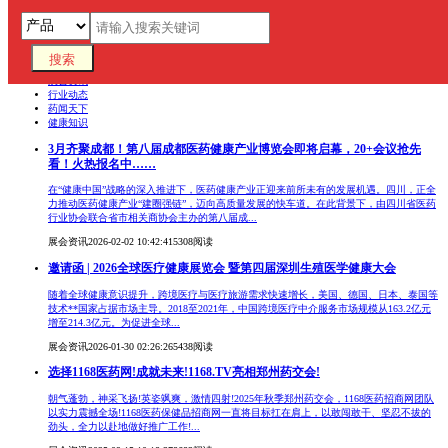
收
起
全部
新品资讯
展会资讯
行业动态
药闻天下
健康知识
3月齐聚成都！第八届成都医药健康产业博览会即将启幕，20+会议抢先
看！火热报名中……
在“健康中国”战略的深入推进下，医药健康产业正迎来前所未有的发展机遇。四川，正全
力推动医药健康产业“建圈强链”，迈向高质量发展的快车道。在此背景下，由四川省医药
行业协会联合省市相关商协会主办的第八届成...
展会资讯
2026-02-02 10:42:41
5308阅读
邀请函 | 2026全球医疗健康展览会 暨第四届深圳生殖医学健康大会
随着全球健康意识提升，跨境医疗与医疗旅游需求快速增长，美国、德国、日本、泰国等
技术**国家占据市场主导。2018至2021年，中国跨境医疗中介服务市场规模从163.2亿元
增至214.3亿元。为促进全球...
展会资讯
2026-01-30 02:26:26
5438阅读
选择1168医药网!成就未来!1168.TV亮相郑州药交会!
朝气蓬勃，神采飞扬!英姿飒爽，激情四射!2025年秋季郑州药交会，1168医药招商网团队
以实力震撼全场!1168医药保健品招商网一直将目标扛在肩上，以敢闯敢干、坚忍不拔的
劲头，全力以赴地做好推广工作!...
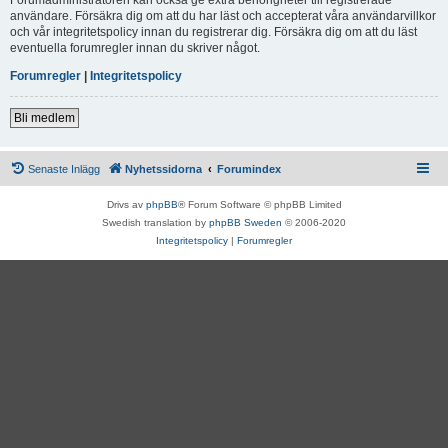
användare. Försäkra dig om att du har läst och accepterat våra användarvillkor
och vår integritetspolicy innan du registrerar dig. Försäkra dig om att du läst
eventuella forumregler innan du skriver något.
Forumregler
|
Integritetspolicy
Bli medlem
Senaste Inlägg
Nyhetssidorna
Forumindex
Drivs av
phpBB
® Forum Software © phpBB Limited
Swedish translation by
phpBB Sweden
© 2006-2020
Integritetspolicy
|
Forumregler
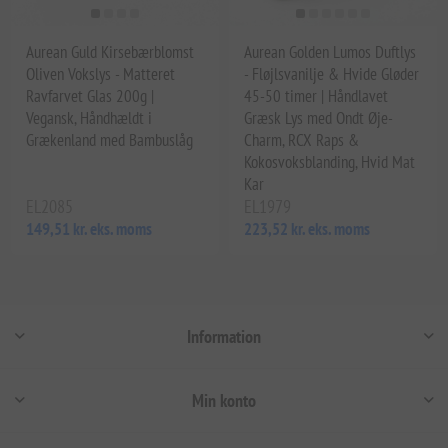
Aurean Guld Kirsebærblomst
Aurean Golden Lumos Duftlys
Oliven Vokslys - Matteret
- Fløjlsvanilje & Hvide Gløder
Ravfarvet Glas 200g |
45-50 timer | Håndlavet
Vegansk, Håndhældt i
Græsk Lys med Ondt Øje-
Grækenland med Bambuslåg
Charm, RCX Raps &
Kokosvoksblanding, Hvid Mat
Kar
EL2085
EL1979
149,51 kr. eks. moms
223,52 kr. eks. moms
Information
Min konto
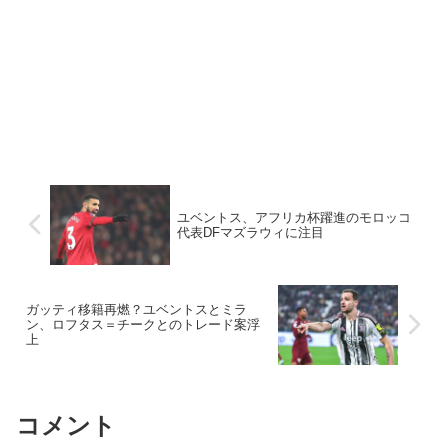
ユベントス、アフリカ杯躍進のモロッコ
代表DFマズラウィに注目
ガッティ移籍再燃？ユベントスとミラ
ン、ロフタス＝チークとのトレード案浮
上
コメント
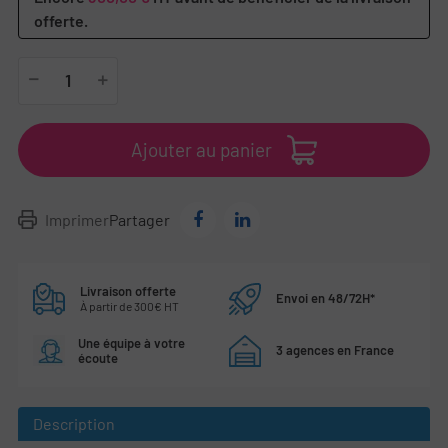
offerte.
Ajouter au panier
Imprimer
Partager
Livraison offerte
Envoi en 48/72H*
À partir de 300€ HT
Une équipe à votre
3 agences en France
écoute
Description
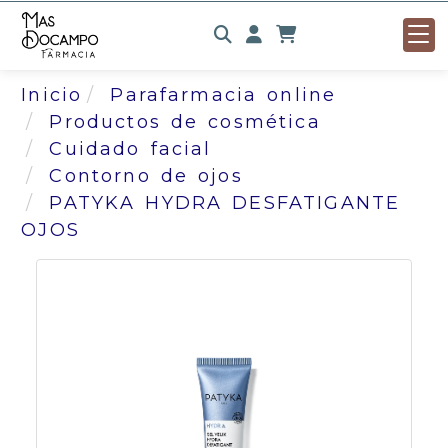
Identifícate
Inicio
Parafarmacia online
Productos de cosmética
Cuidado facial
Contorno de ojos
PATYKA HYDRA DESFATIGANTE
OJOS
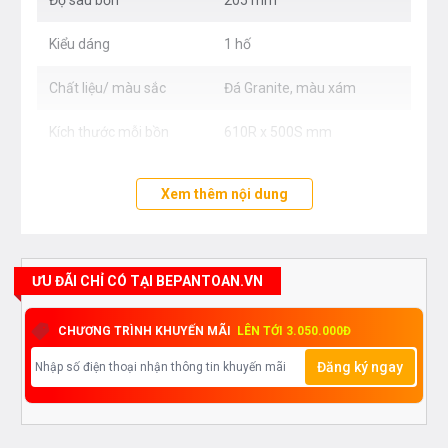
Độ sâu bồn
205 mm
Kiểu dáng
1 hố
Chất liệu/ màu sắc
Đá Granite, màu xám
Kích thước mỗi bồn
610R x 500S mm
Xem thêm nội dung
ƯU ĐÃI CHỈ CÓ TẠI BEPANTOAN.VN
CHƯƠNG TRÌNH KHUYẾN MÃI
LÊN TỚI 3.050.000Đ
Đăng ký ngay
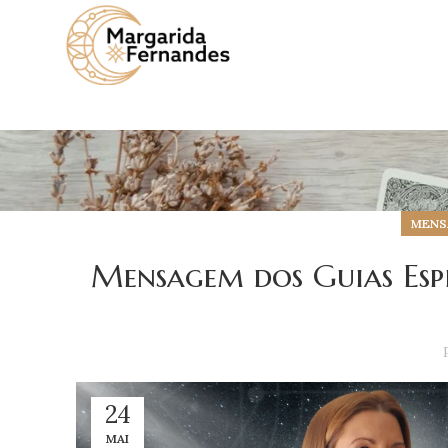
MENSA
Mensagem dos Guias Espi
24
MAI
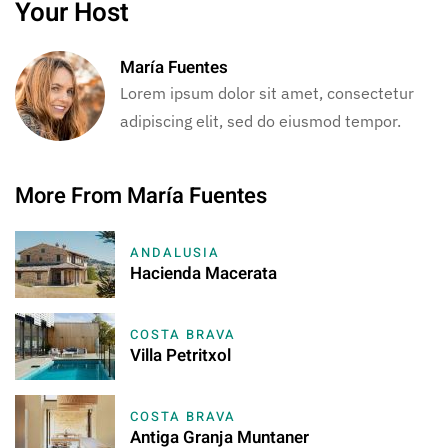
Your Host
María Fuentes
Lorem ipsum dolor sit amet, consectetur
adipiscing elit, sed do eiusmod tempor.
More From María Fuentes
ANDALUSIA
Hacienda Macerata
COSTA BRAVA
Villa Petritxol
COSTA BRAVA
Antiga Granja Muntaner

__________________________________________________

**TASK BRIEF:** Pictures do not belong in the copy. Reproduce the rest of the data exactly.

**YOUR RESPONSE:**
收
起
全部
新品资讯
展会资讯
行业动态
药闻天下
健康知识
3月齐聚成都！第八届成都医药健康产业博览会即将启幕，20+会议抢先
看！火热报名中……
在“健康中国”战略的深入推进下，医药健康产业正迎来前所未有的发展机遇。四川，正全
力推动医药健康产业“建圈强链”，迈向高质量发展的快车道。在此背景下，由四川省医药
行业协会联合省市相关商协会主办的第八届成...
展会资讯
2026-02-02 10:42:41
5308阅读
邀请函 | 2026全球医疗健康展览会 暨第四届深圳生殖医学健康大会
随着全球健康意识提升，跨境医疗与医疗旅游需求快速增长，美国、德国、日本、泰国等
技术**国家占据市场主导。2018至2021年，中国跨境医疗中介服务市场规模从163.2亿元
增至214.3亿元。为促进全球...
展会资讯
2026-01-30 02:26:26
5438阅读
选择1168医药网!成就未来!1168.TV亮相郑州药交会!
朝气蓬勃，神采飞扬!英姿飒爽，激情四射!2025年秋季郑州药交会，1168医药招商网团队
以实力震撼全场!1168医药保健品招商网一直将目标扛在肩上，以敢闯敢干、坚忍不拔的
劲头，全力以赴地做好推广工作!...
användare. Försäkra dig om att du har läst och accepterat våra användarvillkor
och vår integritetspolicy innan du registrerar dig. Försäkra dig om att du läst
eventuella forumregler innan du skriver något.
Forumregler
|
Integritetspolicy
Bli medlem
Senaste Inlägg
Nyhetssidorna
Forumindex
Drivs av
phpBB
® Forum Software © phpBB Limited
Swedish translation by
phpBB Sweden
© 2006-2020
Integritetspolicy
|
Forumregler
Aurean Guld Kirsebærblomst
Aurean Golden Lumos Duftlys
Oliven Vokslys - Matteret
- Fløjlsvanilje & Hvide Gløder
Ravfarvet Glas 200g |
45-50 timer | Håndlavet
Vegansk, Håndhældt i
Græsk Lys med Ondt Øje-
Grækenland med Bambuslåg
Charm, RCX Raps &
Kokosvoksblanding, Hvid Mat
Kar
EL2085
EL1979
149,51 kr. eks. moms
223,52 kr. eks. moms
Information
Min konto
ユベントス、アフリカ杯躍進のモロッコ
代表DFマズラウィに注目
ガッティ移籍再燃？ユベントスとミラ
ン、ロフタス＝チークとのトレード案浮
上
コメント
offerte.
Ajouter au panier
Imprimer
Partager
Livraison offerte
Envoi en 48/72H*
À partir de 300€ HT
Une équipe à votre
3 agences en France
écoute
Description
Identifícate
Inicio
Parafarmacia online
Productos de cosmética
Cuidado facial
Contorno de ojos
PATYKA HYDRA DESFATIGANTE
OJOS
Độ sâu bồn
205 mm
Kiểu dáng
1 hố
Chất liệu/ màu sắc
Đá Granite, màu xám
Kích thước mỗi bồn
610R x 500S mm
Xem thêm nội dung
ƯU ĐÃI CHỈ CÓ TẠI BEPANTOAN.VN
CHƯƠNG TRÌNH KHUYẾN MÃI
LÊN TỚI 3.050.000Đ
Đăng ký ngay
MENSA
Mensagem dos Guias Espi
24
MAI
Your Host
María Fuentes
Lorem ipsum dolor sit amet, consectetur
adipiscing elit, sed do eiusmod tempor.
More From María Fuentes
ANDALUSIA
Hacienda Macerata
COSTA BRAVA
Villa Petritxol
COSTA BRAVA
Antiga Granja Muntaner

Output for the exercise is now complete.